Cuando siento que su lengua entre sus labios toca tentativamente la piel de mi cuello, me oigo gemir.


Me sostiene más cerca de él, hasta que casi estoy sentada en su regazo, su cabeza enterrada en mi cuello, besando y acariciando, lamiendo y degustando.


Empiezo a preocuparme, preguntándome dónde estamos y cuándo llegaremos a la sede de la campaña. Sé que nadie nos puede ver, ya que su coche tiene ventanas de color negro y una división que nos separa de su conductor, pero aún así, algo sobre esto se siente oscuro y prohibido.


—Yo…


—Shhh... Solo déjame hacer esto, Paula. Por favor —dice mientras levanta la cabeza de mi cuello y me sostiene la cabeza entre sus manos, sus ojos mirando a los míos y luego bajando a mis labios, y luego volviendo a mis ojos.


Lo siento un poco más cerca de mí, y poco a poco me doy cuenta de que quiere besarme. 

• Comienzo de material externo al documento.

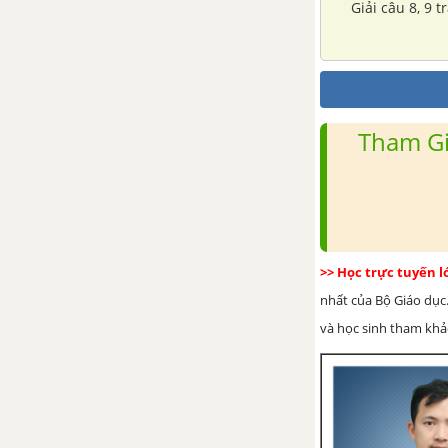
Giải câu 8, 9 t
Tham Gi
>> Học trực tuyến 
nhất của Bộ Giáo dục.
và học sinh tham khảo 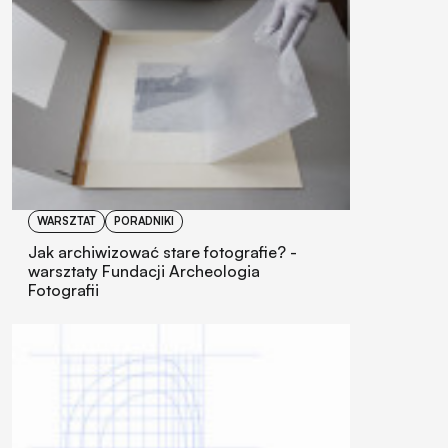
WARSZTAT
PORADNIKI
Jak archiwizować stare fotografie? -
warsztaty Fundacji Archeologia
Fotografii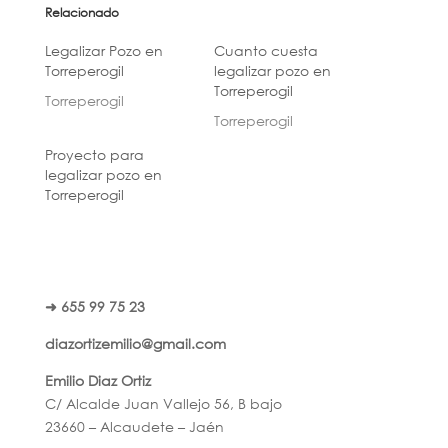
Relacionado
Legalizar Pozo en
Cuanto cuesta
Torreperogil
legalizar pozo en
Torreperogil
Torreperogil
Torreperogil
Proyecto para
legalizar pozo en
Torreperogil
➜ 655 99 75 23
diazortizemilio@gmail.com
Emilio Diaz Ortiz
C/ Alcalde Juan Vallejo 56, B bajo
23660 – Alcaudete – Jaén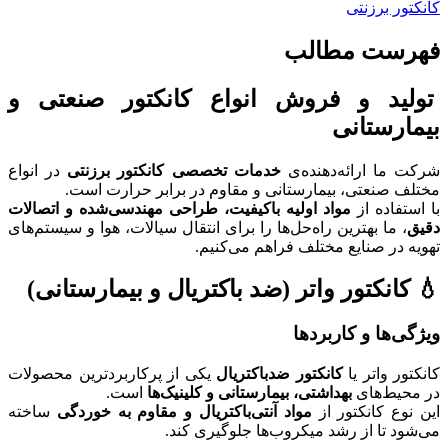
کانکتور برزنتی
فهرست مطالب
تولید و فروش انواع کانکتور صنعتی و
بیمارستانی
شرکت ما ارائه‌دهنده‌ی
خدمات تخصصی کانکتور برزنتی
در انواع
مختلف صنعتی، بیمارستانی و مقاوم در برابر حرارت است.
با استفاده از
مواد اولیه باکیفیت، طراحی مهندسی‌شده و اتصالات
دقیق
، ما بهترین راه‌حل‌ها را برای انتقال سیالات، هوا و سیستم‌های
تهویه در صنایع مختلف فراهم می‌کنیم.
💧 کانکتور واتر (ضد باکتریال و بیمارستانی)
ویژگی‌ها و کاربردها
کانکتور واتر یا
کانکتور ضدباکتریال
یکی از پرکاربردترین محصولات
در محیط‌های
بهداشتی، بیمارستانی و کلینیک‌ها
است.
این نوع کانکتور از
مواد آنتی‌باکتریال و مقاوم به خوردگی
ساخته
می‌شود تا از رشد میکروب‌ها جلوگیری کند.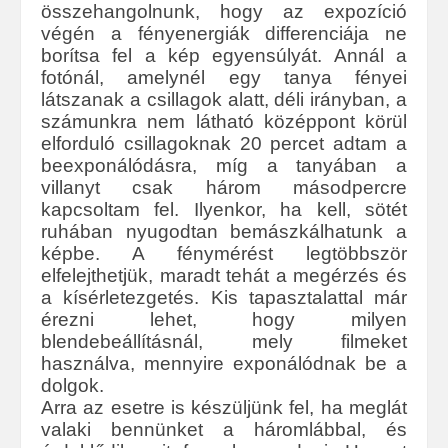
összehangolnunk, hogy az expozíció
végén a fényenergiák differenciája ne
borítsa fel a kép egyensúlyát. Annál a
fotónál, amelynél egy tanya fényei
látszanak a csillagok alatt, déli irányban, a
számunkra nem látható középpont körül
elforduló csillagoknak 20 percet adtam a
beexponálódásra, míg a tanyában a
villanyt csak három másodpercre
kapcsoltam fel. Ilyenkor, ha kell, sötét
ruhában nyugodtan bemászkálhatunk a
képbe. A fénymérést legtöbbször
elfelejthetjük, maradt tehát a megérzés és
a kísérletezgetés. Kis tapasztalattal már
érezni lehet, hogy milyen
blendebeállításnál, mely filmeket
használva, mennyire exponálódnak be a
dolgok.
Arra az esetre is készüljünk fel, ha meglát
valaki bennünket a háromlábbal, és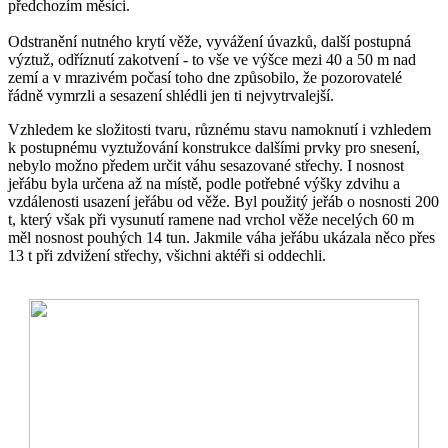
předchozím měsíci.
Odstranění nutného krytí věže, vyvážení úvazků, další postupná
výztuž, odříznutí zakotvení - to vše ve výšce mezi 40 a 50 m nad
zemí a v mrazivém počasí toho dne způsobilo, že pozorovatelé
řádně vymrzli a sesazení shlédli jen ti nejvytrvalejší.
Vzhledem ke složitosti tvaru, různému stavu namoknutí i vzhledem
k postupnému vyztužování konstrukce dalšími prvky pro snesení,
nebylo možno předem určit váhu sesazované střechy. I nosnost
jeřábu byla určena až na místě, podle potřebné výšky zdvihu a
vzdálenosti usazení jeřábu od věže. Byl použitý jeřáb o nosnosti 200
t, který však při vysunutí ramene nad vrchol věže necelých 60 m
měl nosnost pouhých 14 tun. Jakmile váha jeřábu ukázala něco přes
13 t při zdvižení střechy, všichni aktéři si oddechli.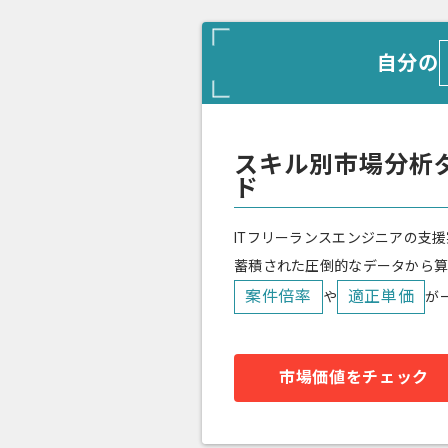
自分の
スキル別市場分析
ド
ITフリーランスエンジニアの支援
蓄積された圧倒的なデータから
案件倍率
適正単価
や
が
市場価値をチェック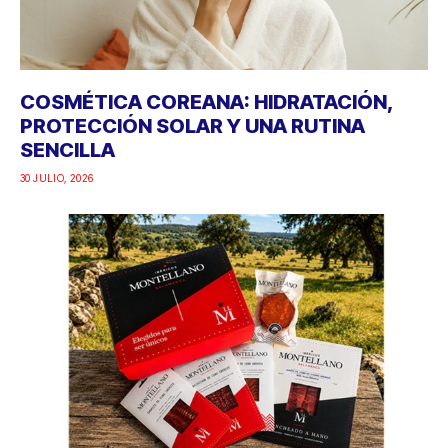
COSMÉTICA COREANA: HIDRATACIÓN,
PROTECCIÓN SOLAR Y UNA RUTINA
SENCILLA
30 JULIO, 2026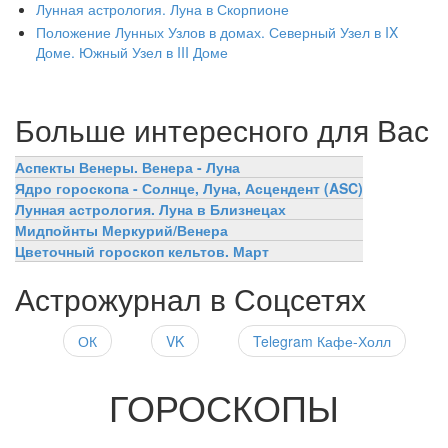
Лунная астрология. Луна в Скорпионе
Положение Лунных Узлов в домах. Северный Узел в IX
Доме. Южный Узел в III Доме
Больше интересного для Вас
Аспекты Венеры. Венера - Луна
Ядро гороскопа - Солнце, Луна, Асцендент (ASC)
Лунная астрология. Луна в Близнецах
Мидпойнты Меркурий/Венера
Цветочный гороскоп кельтов. Март
Астрожурнал в Соцсетях
ОК
VK
Telegram Кафе-Холл
ГОРОСКОПЫ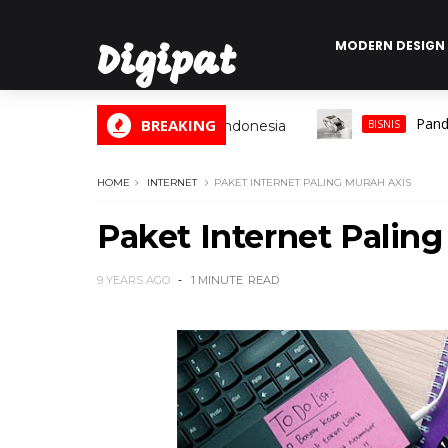
MODERN DESIGN
Digipat
Panduan Len
BREAKING
Digital Informasi Indonesia
BISNIS
HOME
INTERNET
PAKET INTERNET PALING MURAH AXIS
Paket Internet Paling
9 YEARS AGO
1 MINUTE
READ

Ahora mismo. En este coche.


Pedro Alfonso, posible futuro Presidente de los Estados Unidos y mi primer enamoramiento, quiere besarme.


Extiendo la mano y sostengo su rostro en mi mano también, sus ojos brillan.


No sé si debo hacer esto o no, pero ahora mismo todo lo que oigo decir es que necesito tocar a este hombre.


Beso su mejilla, mis labios persistiendo.


Lo siento relajarse, pero su agarre en mí se aprieta.


¿Que estamos haciendo?


—Señor, estamos aquí —la voz murmurada del guardaespaldas de Pedro suena a través de la partición.


Creo que escucho maldecir a Pedro bajo su aliento. Me aparto de su regazo para sentarme en mi propio asiento, e inhalo una respiración temblorosa mientras Pedro abre su propia puerta y viene alrededor del coche para abrir la mía.


La mirada que intercambiamos cuando entrelazamos la mirada mientras salgo del coche, no la puedo describir. Está cargada de necesidad, lujuria, anhelo, curiosidad y algo más...


Me obligo a mirar hacia otro lado y caminar hacia el edificio, la sensación de sus labios aún latiendo en mi piel.